Work request: Filter the data for lines with the word "lawyers", then copy every line so identified.

------ Task input ------

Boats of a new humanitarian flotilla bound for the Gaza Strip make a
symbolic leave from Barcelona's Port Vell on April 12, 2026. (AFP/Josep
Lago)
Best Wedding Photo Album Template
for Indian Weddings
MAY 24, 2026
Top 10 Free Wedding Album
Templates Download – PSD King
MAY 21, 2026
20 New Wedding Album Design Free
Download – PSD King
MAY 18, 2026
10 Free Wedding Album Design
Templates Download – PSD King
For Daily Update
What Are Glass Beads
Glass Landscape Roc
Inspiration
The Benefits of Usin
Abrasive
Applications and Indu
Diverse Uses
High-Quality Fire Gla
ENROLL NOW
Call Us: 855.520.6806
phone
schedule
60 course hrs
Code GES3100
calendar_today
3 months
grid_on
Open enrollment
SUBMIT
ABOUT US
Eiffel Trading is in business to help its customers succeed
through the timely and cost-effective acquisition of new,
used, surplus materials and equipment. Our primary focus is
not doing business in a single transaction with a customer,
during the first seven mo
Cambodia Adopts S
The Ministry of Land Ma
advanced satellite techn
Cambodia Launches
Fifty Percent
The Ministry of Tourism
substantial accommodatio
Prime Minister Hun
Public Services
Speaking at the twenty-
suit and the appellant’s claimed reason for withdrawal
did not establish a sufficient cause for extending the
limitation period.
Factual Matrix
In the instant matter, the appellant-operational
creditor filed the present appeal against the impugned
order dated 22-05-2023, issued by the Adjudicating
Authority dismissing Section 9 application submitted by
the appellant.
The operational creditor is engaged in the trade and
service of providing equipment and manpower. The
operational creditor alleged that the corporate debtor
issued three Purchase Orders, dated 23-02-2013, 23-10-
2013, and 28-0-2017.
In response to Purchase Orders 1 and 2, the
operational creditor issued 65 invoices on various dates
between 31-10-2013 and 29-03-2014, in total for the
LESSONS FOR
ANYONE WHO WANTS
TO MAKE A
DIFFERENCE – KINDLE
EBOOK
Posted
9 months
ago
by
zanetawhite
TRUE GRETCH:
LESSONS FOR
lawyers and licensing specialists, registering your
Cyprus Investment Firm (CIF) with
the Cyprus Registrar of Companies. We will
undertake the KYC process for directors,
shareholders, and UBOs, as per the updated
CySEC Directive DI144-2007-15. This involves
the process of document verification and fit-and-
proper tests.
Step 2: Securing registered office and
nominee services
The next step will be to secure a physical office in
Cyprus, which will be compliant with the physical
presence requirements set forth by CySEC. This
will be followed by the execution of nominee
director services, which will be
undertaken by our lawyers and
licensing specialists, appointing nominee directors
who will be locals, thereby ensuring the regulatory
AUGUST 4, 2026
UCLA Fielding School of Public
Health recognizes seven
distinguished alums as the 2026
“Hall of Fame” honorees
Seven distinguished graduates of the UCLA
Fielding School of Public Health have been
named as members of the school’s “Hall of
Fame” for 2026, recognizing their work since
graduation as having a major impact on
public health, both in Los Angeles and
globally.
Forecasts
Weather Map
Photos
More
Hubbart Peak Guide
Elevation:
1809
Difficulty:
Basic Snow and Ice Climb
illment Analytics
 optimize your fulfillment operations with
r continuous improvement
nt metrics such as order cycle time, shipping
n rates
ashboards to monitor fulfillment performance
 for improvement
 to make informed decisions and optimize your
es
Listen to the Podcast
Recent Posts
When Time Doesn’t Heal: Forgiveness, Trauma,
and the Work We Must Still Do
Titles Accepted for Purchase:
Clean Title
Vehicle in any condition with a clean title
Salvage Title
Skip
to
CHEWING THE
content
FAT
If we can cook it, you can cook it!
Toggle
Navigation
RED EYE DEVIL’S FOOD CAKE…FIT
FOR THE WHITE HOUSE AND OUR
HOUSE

------

Response below:
lawyers and licensing specialists, registering your
undertaken by our lawyers and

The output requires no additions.